--- Data for this task Enclosed Below ---

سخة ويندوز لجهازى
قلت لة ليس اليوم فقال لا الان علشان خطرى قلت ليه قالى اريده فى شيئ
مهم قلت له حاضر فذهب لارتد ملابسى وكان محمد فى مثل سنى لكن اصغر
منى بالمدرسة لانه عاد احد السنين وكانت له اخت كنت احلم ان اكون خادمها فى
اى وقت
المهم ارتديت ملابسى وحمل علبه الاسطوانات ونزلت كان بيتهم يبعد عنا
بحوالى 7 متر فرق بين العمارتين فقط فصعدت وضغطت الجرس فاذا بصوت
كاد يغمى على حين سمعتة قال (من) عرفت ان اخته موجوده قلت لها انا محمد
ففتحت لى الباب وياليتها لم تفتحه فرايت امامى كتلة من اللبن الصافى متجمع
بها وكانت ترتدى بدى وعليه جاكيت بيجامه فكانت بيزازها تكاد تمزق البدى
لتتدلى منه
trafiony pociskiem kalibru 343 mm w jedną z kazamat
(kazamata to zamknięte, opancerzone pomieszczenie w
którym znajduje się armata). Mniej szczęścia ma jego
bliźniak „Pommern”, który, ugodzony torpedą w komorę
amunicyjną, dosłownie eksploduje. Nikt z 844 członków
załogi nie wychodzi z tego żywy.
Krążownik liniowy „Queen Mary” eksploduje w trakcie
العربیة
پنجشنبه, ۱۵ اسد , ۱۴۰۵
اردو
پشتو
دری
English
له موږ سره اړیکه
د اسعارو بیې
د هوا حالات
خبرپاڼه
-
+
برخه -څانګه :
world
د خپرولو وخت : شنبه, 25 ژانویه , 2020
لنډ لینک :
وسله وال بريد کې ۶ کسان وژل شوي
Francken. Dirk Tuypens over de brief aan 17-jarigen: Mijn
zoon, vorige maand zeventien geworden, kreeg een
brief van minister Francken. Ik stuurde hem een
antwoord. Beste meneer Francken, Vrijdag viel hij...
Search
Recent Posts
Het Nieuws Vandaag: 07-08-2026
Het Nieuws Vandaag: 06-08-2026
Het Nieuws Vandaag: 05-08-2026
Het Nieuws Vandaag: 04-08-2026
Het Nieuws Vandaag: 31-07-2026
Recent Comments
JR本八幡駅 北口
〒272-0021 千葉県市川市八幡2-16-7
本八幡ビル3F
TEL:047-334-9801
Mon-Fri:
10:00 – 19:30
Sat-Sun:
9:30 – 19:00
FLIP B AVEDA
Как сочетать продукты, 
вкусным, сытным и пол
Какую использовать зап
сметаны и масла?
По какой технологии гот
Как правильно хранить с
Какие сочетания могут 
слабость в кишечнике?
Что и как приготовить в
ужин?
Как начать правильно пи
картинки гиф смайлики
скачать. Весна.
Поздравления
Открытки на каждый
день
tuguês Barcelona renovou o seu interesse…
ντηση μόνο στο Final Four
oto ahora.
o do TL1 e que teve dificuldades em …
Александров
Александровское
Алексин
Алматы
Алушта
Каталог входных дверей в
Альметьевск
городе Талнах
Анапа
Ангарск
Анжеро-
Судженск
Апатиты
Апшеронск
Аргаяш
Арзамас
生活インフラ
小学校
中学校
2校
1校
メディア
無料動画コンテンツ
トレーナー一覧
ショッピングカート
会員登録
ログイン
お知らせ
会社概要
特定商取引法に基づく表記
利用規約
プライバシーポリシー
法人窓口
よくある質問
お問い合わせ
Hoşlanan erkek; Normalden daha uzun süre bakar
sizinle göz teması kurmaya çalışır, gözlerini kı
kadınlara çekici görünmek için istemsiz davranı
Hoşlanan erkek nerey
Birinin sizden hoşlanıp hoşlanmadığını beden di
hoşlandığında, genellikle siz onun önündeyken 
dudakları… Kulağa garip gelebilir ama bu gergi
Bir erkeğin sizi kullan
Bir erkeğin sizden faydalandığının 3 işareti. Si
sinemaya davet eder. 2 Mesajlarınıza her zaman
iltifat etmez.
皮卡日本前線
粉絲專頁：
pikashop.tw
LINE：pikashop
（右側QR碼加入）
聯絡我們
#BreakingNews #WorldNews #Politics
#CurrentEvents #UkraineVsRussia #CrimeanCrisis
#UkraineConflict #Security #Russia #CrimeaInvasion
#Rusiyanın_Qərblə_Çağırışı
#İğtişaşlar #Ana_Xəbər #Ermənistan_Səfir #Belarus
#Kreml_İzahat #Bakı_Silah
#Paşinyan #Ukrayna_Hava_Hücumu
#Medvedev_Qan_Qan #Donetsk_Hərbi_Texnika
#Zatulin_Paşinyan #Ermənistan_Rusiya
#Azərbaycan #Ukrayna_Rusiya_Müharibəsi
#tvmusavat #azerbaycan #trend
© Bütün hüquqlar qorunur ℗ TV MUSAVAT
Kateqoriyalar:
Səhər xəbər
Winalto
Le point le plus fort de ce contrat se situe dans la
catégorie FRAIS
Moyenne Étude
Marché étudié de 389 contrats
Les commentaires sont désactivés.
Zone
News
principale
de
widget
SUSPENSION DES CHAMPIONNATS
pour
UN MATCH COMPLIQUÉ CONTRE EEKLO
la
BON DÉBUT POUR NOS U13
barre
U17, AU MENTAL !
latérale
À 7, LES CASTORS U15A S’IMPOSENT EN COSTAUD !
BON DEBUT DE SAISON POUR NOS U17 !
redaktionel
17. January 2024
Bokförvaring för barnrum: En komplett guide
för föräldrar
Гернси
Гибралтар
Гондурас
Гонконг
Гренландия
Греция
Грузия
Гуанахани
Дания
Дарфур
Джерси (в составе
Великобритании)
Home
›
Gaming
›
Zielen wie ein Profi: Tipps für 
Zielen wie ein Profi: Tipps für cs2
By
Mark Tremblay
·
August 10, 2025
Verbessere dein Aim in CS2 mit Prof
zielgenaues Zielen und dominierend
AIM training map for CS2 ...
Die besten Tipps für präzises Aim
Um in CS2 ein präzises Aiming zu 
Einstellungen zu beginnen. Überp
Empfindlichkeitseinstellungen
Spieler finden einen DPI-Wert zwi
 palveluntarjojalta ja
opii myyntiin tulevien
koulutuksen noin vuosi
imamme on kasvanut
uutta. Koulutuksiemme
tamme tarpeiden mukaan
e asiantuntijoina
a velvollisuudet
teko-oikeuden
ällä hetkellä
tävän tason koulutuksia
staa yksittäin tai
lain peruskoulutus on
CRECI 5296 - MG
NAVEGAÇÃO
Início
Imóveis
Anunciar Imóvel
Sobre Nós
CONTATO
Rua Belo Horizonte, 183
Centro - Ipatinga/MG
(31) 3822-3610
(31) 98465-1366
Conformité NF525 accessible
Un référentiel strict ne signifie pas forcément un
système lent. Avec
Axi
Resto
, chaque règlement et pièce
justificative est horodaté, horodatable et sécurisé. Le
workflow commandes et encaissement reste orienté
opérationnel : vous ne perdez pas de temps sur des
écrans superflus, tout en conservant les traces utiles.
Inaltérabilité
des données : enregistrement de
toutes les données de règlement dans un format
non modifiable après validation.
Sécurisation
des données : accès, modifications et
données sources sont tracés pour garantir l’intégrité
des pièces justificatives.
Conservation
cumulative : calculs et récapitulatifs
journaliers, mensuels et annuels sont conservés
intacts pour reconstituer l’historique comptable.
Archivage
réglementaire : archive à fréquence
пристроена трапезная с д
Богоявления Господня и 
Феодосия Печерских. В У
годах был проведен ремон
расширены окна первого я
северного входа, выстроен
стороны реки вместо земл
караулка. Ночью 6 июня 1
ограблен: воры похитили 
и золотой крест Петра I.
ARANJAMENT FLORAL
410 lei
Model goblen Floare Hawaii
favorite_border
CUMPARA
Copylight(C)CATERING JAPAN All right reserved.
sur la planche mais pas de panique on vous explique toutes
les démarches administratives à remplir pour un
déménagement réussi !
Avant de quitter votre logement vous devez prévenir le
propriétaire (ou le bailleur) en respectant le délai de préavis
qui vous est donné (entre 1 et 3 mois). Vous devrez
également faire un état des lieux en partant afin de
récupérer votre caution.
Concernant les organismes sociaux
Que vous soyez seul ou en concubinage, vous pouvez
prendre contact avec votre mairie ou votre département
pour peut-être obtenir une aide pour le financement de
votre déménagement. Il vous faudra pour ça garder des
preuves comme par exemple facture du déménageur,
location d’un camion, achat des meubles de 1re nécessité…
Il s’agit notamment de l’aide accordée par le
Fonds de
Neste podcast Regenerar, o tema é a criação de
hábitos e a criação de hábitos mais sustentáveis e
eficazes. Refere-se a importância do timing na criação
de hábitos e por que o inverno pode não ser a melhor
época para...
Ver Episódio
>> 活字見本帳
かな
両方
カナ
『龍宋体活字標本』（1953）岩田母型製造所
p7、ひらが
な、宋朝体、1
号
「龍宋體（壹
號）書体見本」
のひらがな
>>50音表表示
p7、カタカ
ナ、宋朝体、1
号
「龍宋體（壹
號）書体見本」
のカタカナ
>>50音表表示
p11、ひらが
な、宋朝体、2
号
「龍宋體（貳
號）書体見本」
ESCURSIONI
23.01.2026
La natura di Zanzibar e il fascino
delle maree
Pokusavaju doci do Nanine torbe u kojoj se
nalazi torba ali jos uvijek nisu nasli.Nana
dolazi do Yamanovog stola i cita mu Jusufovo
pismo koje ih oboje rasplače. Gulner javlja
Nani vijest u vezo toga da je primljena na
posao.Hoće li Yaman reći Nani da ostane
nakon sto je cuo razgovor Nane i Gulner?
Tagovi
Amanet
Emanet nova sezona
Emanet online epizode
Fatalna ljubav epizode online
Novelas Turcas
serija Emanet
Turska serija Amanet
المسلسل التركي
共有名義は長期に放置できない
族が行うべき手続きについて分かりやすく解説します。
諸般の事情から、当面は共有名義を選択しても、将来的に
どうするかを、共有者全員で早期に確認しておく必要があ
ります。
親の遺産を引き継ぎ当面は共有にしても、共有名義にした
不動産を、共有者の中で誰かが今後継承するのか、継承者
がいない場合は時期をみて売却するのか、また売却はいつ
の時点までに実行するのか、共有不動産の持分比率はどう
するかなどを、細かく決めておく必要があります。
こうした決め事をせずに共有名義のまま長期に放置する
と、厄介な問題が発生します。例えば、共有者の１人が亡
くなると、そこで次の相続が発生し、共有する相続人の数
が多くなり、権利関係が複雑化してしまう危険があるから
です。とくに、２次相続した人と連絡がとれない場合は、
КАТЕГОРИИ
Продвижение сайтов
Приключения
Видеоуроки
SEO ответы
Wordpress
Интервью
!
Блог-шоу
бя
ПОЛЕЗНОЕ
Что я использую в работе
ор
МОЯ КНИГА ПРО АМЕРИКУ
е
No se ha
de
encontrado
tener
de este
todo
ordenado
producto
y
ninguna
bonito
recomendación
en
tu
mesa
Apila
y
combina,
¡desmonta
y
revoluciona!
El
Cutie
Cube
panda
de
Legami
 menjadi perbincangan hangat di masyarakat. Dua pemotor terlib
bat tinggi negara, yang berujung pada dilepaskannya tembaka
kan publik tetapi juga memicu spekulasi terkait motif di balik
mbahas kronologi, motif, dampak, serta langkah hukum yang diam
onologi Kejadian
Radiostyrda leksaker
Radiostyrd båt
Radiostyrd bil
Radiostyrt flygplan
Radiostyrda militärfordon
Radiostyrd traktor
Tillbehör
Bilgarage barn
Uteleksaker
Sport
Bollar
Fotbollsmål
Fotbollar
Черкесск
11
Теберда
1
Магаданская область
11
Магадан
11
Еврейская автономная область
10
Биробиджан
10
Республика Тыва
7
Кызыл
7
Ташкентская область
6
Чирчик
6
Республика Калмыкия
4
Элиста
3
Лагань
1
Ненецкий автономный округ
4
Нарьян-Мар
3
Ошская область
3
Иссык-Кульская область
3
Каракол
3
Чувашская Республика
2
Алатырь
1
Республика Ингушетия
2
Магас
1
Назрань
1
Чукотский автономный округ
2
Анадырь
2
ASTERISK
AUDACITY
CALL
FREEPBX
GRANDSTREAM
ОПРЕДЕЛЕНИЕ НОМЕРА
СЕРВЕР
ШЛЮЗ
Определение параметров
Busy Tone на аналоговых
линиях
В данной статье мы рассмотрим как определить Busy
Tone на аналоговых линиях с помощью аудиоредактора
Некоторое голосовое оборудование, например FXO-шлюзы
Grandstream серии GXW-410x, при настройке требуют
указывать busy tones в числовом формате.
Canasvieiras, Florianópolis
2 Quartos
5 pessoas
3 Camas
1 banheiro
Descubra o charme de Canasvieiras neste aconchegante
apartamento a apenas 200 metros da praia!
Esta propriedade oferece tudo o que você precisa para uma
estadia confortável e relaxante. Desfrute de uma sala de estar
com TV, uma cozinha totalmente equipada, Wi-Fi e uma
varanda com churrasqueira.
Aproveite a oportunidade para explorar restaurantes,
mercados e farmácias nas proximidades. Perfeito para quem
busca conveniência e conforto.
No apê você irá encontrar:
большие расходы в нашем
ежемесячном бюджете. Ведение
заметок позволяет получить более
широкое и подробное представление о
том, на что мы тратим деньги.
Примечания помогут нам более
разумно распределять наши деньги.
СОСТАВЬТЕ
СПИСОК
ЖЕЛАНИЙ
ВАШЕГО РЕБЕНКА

--- End of Enclosed Data for this task ---

**Task directions:** Exactly as written, repeat the lines from the start of the listing through the line containing "trafiony pociskiem kalibru", both included.

**Answer to this task:**
سخة ويندوز لجهازى
قلت لة ليس اليوم فقال لا الان علشان خطرى قلت ليه قالى اريده فى شيئ
مهم قلت له حاضر فذهب لارتد ملابسى وكان محمد فى مثل سنى لكن اصغر
منى بالمدرسة لانه عاد احد السنين وكانت له اخت كنت احلم ان اكون خادمها فى
اى وقت
المهم ارتديت ملابسى وحمل علبه الاسطوانات ونزلت كان بيتهم يبعد عنا
بحوالى 7 متر فرق بين العمارتين فقط فصعدت وضغطت الجرس فاذا بصوت
كاد يغمى على حين سمعتة قال (من) عرفت ان اخته موجوده قلت لها انا محمد
ففتحت لى الباب وياليتها لم تفتحه فرايت امامى كتلة من اللبن الصافى متجمع
بها وكانت ترتدى بدى وعليه جاكيت بيجامه فكانت بيزازها تكاد تمزق البدى
لتتدلى منه
trafiony pociskiem kalibru 343 mm w jedną z kazamat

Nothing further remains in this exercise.